• AIM OF THE TASK:
In the records below, find the line with "4408.90.01.51" and repeat exactly every line from it through the line with "feeling and noticing that love of". Pictures stay out.

• GIVEN RECORDS:

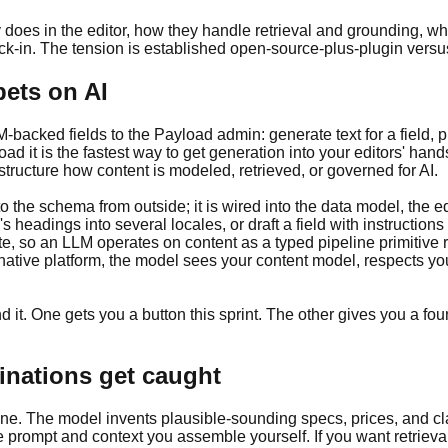
 does in the editor, how they handle retrieval and grounding, 
-in. The tension is established open-source-plus-plugin versus
bets on AI
cked fields to the Payload admin: generate text for a field, prod
ad it is the fastest way to get generation into your editors' hands.
structure how content is modeled, retrieved, or governed for AI.
 the schema from outside; it is wired into the data model, the ed
's headings into several locales, or draft a field with instruction
e, so an LLM operates on content as a typed pipeline primitive r
native platform, the model sees your content model, respects your
 it. One gets you a button this sprint. The other gives you a fou
inations get caught
ne. The model invents plausible-sounding specs, prices, and cla
he prompt and context you assemble yourself. If you want retriev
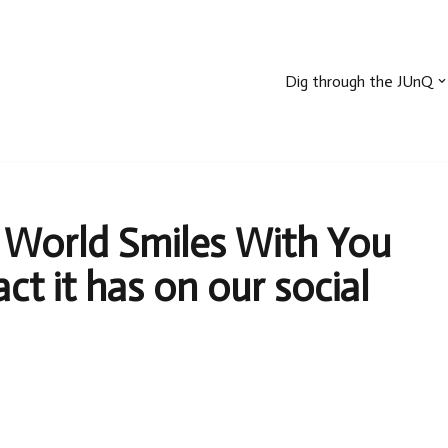
Dig through the JUnQ
 World Smiles With You
t it has on our social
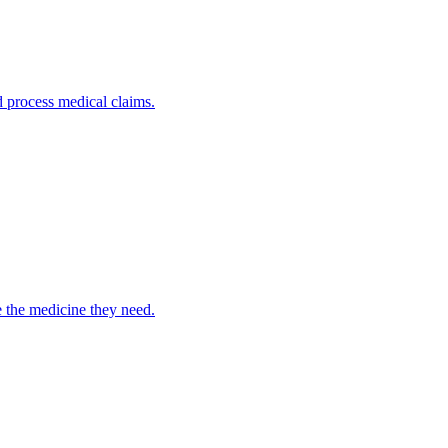
nd process medical claims.
e the medicine they need.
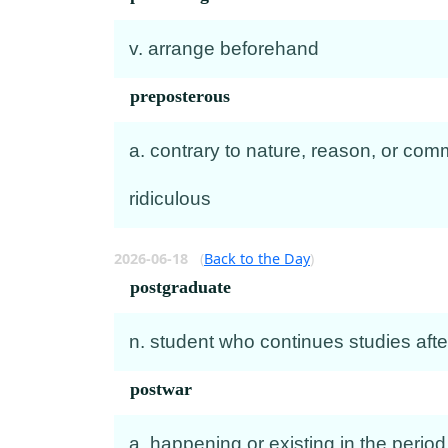
v. arrange beforehand
preposterous
a. contrary to nature, reason, or comm
ridiculous
2026-06-18
(
Back to the Day
)
postgraduate
n. student who continues studies aft
postwar
a. happening or existing in the period 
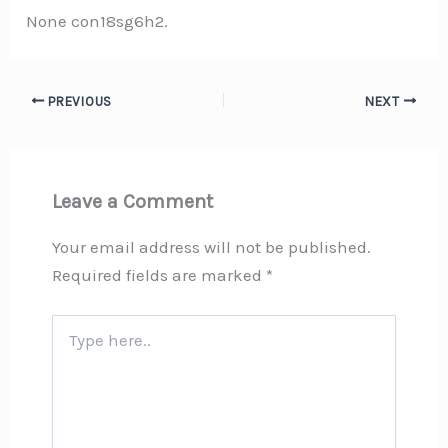
None con18sg6h2.
PREVIOUS
NEXT
Leave a Comment
Your email address will not be published.
Required fields are marked
*
Type
here..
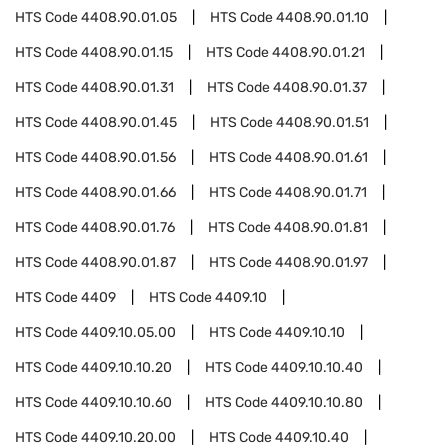
HTS Code
4408.90.01.05
HTS Code
4408.90.01.10
HTS Code
4408.90.01.15
HTS Code
4408.90.01.21
HTS Code
4408.90.01.31
HTS Code
4408.90.01.37
HTS Code
4408.90.01.45
HTS Code
4408.90.01.51
HTS Code
4408.90.01.56
HTS Code
4408.90.01.61
HTS Code
4408.90.01.66
HTS Code
4408.90.01.71
HTS Code
4408.90.01.76
HTS Code
4408.90.01.81
HTS Code
4408.90.01.87
HTS Code
4408.90.01.97
HTS Code
4409
HTS Code
4409.10
HTS Code
4409.10.05.00
HTS Code
4409.10.10
HTS Code
4409.10.10.20
HTS Code
4409.10.10.40
HTS Code
4409.10.10.60
HTS Code
4409.10.10.80
HTS Code
4409.10.20.00
HTS Code
4409.10.40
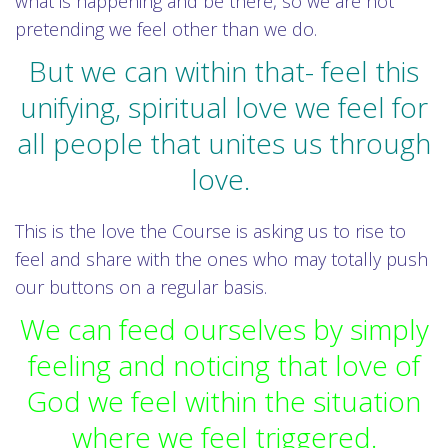
what is happening and be there, so we are not
pretending we feel other than we do.
But we can within that- feel this
unifying, spiritual love we feel for
all people that unites us through
love.
This is the love the Course is asking us to rise to
feel and share with the ones who may totally push
our buttons on a regular basis.
We can feed ourselves by simply
feeling and noticing that love of
God we feel within the situation
where we feel triggered.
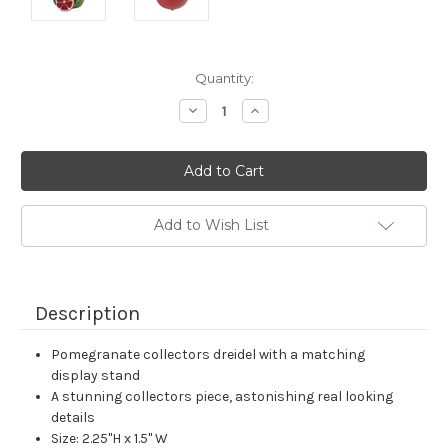
Current
Quantity:
Stock:
Decrease
Increase
Quantity:
Quantity:
Add to Wish List
Description
Pomegranate collectors dreidel with a matching
display stand
A stunning collectors piece, astonishing real looking
details
Size: 2.25"H x 1.5" W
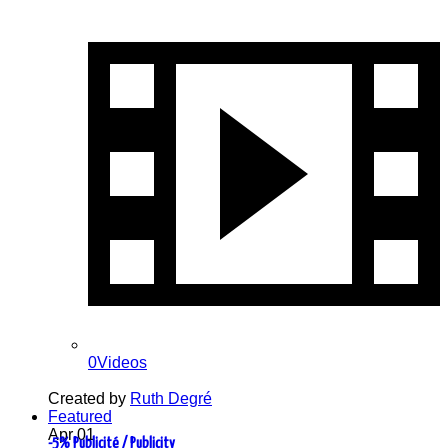
0Videos
Created by
Ruth Degré
Featured
Apr
01
-5% Publicité / Publicity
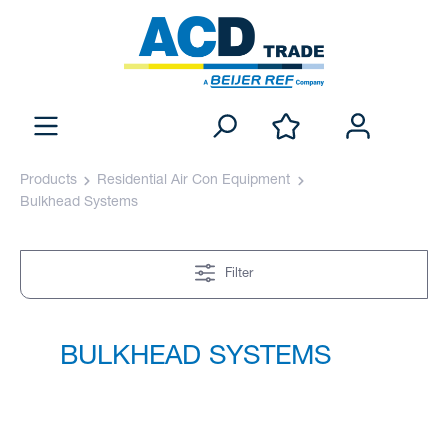
Products
Residential Air Con Equipment
Bulkhead Systems
Filter
BULKHEAD SYSTEMS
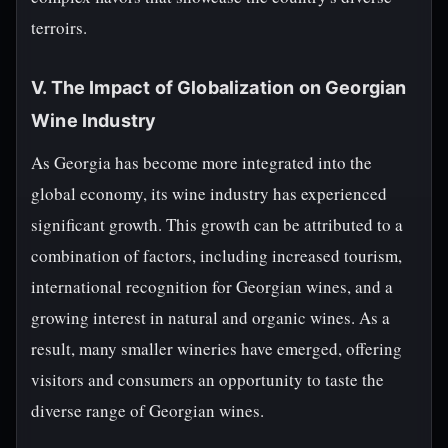
terroirs.
V. The Impact of Globalization on Georgian
Wine Industry
As Georgia has become more integrated into the
global economy, its wine industry has experienced
significant growth. This growth can be attributed to a
combination of factors, including increased tourism,
international recognition for Georgian wines, and a
growing interest in natural and organic wines. As a
result, many smaller wineries have emerged, offering
visitors and consumers an opportunity to taste the
diverse range of Georgian wines.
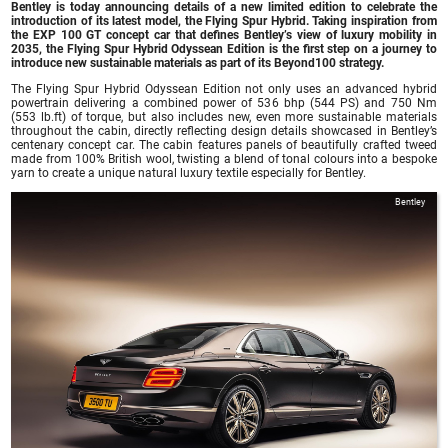
Bentley is today announcing details of a new limited edition to celebrate the
introduction of its latest model, the Flying Spur Hybrid. Taking inspiration from
the EXP 100 GT concept car that defines Bentley’s view of luxury mobility in
2035, the Flying Spur Hybrid Odyssean Edition is the first step on a journey to
introduce new sustainable materials as part of its Beyond100 strategy.
The Flying Spur Hybrid Odyssean Edition not only uses an advanced hybrid
powertrain delivering a combined power of 536 bhp (544 PS) and 750 Nm
(553 lb.ft) of torque, but also includes new, even more sustainable materials
throughout the cabin, directly reflecting design details showcased in Bentley’s
centenary concept car. The cabin features panels of beautifully crafted tweed
made from 100% British wool, twisting a blend of tonal colours into a bespoke
yarn to create a unique natural luxury textile especially for Bentley.
Bentley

• SOLUTION TO THIS TASK:
4408.90.01.51
HTS Code
4408.90.01.56
HTS Code
4408.90.01.61
HTS Code
4408.90.01.66
HTS Code
4408.90.01.71
HTS Code
4408.90.01.76
HTS Code
4408.90.01.81
HTS Code
4408.90.01.87
HTS Code
4408.90.01.97
HTS Code
4409
HTS Code
4409.10
HTS Code
4409.10.05.00
HTS Code
4409.10.10
HTS Code
4409.10.10.20
HTS Code
4409.10.10.40
HTS Code
4409.10.10.60
HTS Code
4409.10.10.80
HTS Code
4409.10.20.00
HTS Code
4409.10.40
what is happening and be there, so we are not
pretending we feel other than we do.
But we can within that- feel this
unifying, spiritual love we feel for
all people that unites us through
love.
This is the love the Course is asking us to rise to
feel and share with the ones who may totally push
our buttons on a regular basis.
We can feed ourselves by simply
feeling and noticing that love of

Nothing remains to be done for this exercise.